Selain Prajurit TNI, Mahfud MD: Anggota OPM Juga Harus Dihukum
Menko Polhukam Mahfud MD mengapresiasi TNI AD yang menindak prajuritnya karena diduga terlibat pembakaran di Intan Jaya, Papua. Hukum harus ditegakkan juga untuk anggota OPM yang terlibat kasus kekerasan di Intan Jaya.
Oleh
DIAN DEWI PURNAMASARI/EDNA C PATTISINA
·5 menit baca
JAKARTA, KOMPAS — Menteri Koordinator Bidang Politik, Hukum, dan Keamanan Mahfud MD mengapresiasi langkah TNI Angkatan Darat yang sudah menindak delapan prajuritnya yang diduga terlibat dalam kasus pembakaran rumah dinas kesehatan di Intan Jaya, Papua.

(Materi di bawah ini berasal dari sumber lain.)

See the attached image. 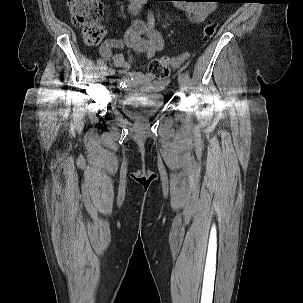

Ia berharap, hukum juga ditegakkan pada anggota Organisasi Papua Merdeka atau OPM yang ditengarai terlibat dalam kasus kekerasan yang terjadi di Intan Jaya, September lalu.
Mahfud MD melalui siaran pers, Jumat (13/11/2020), mengatakan, langkah cepat yang diambil oleh TNI AD selaras dengan yang diharapkan sebagai tindak lanjut dari hasil kerja tim gabungan pencari fakta (TGPF) bentukan pemerintah.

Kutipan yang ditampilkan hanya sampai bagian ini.